Bacon is the founder and chief executive officer of Moore Capital Management, LP, a 25-year-old firm that invests in global financial markets and private equity, headquartered in New York with offices in London and Hong Kong.  A native of North Carolina, he earned his bachelor’s degree from Middlebury College and his M.B.A. from Columbia University. He has received numerous awards for his environmental work.

In announcing his gift to the Kennedy School, Bacon said, “As both a country and a global community, we have inherited extraordinary natural resources from those who came before us. It is crucial that we now invest in and empower the rising generation to serve as good stewards of that sacred trust.”

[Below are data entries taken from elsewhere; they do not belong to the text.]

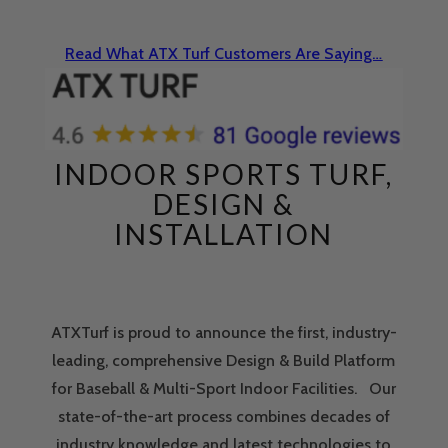
Read What ATX Turf Customers Are Saying…
INDOOR SPORTS TURF,
DESIGN &
INSTALLATION
ATXTurf is proud to announce the first, industry-
leading, comprehensive Design & Build Platform
for Baseball & Multi-Sport Indoor Facilities. Our
state-of-the-art process combines decades of
industry knowledge and latest technologies to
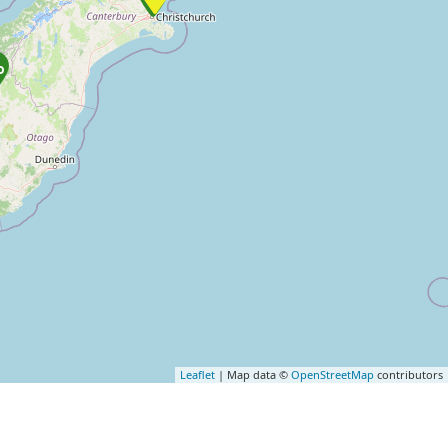
Leaflet
| Map data ©
OpenStreetMap
contributors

Donated through The Moore Charitable Foundation, the nonprofit that oversees much of Bacon’s philanthropy and conservation work, Bacon’s gift will primarily support students pursuing HKS graduate degrees, including those enrolled in HKS’s joint or concurrent degree programs with other Schools. For these graduate degree candidates, the fellowship will provide full tuition, health coverage, and a generous living stipend. In a handful of cases, the fellows selected may be doctoral or postdoctoral academic fellows who would receive funding to pursue research and teaching opportunities at HKS.

CPL, which is led by co-directors Max Bazerman and Gergenand Executive Director Patricia Bellinger, will oversee the suite of co-curricular opportunities for the Bacon Fellows, serving as a home base for the fellows on campus and welcoming them alongside nearly 70 other CPL fellows spread across seven other named fellowship programs. Close partners in this effort are several of Harvard’s foremost environmentally focused resources, including the Harvard University Center for the Environment (HUCE), led by Daniel Schrag, Sturgis Hooper Professor of Geology at Harvard University and presidential science adviser, and HKS’s Environment and Natural Resources Program, directed by Henry Lee, senior lecturer of public policy at HKS and former director of the Massachusetts State Energy Office.

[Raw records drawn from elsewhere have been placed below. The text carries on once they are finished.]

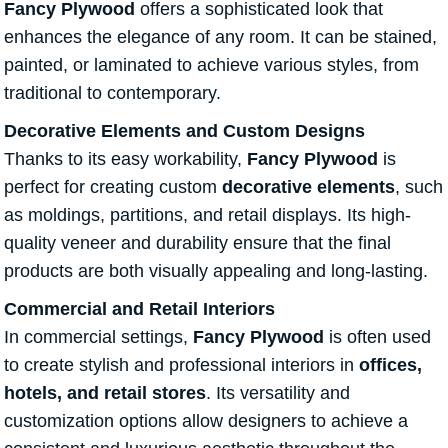
Fancy Plywood
offers a sophisticated look that
enhances the elegance of any room. It can be stained,
painted, or laminated to achieve various styles, from
traditional to contemporary.
Decorative Elements and Custom Designs
Thanks to its easy workability,
Fancy Plywood
is
perfect for creating custom
decorative elements
, such
as moldings, partitions, and retail displays. Its high-
quality veneer and durability ensure that the final
products are both visually appealing and long-lasting.
Commercial and Retail Interiors
In commercial settings,
Fancy Plywood
is often used
to create stylish and professional interiors in
offices,
hotels, and retail stores
. Its versatility and
customization options allow designers to achieve a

“Our calling at HKS is to train exceptional public leaders to make a difference in a variety of fields,” said HKS Dean David T. Ellwood, “and Louis Bacon’s generous gift is another enormous step forward for that mission. Our shared environment grows more imperiled every day, and this program will bring to campus the kinds of emerging leaders who will serve as its most ardent and skillful stewards in the decades ahead.”

“These fellows will be able to draw on a wide array of resources here at Harvard, including perspectives and disciplines that may go beyond the areas they’ve previously focused on,” added Schrag and Lee. “We are thrilled to welcome them into our community of learning here and will do all we can to prepare them for both scholarship and action.”

“The new Louis Bacon Environmental Leadership Program is a groundbreaking initiative for the Harvard Center for Public Leadership at the Kennedy School,” said Ann Colley of the Moore Charitable Foundation. “Bringing together the brightest minds with leading experts about pressing environmental challenges will have a lasting impact. It will be exciting to follow these emerging leaders as they apply their knowledge to conservation projects around the globe.”

The first Bacon Fellowships will be awarded for the academic year 2015-16. Students who are interested must submit applications to enroll at HKS no later than Dec. 2, and then apply for the Bacon Fellowship through HKS by Feb. 26, 2015.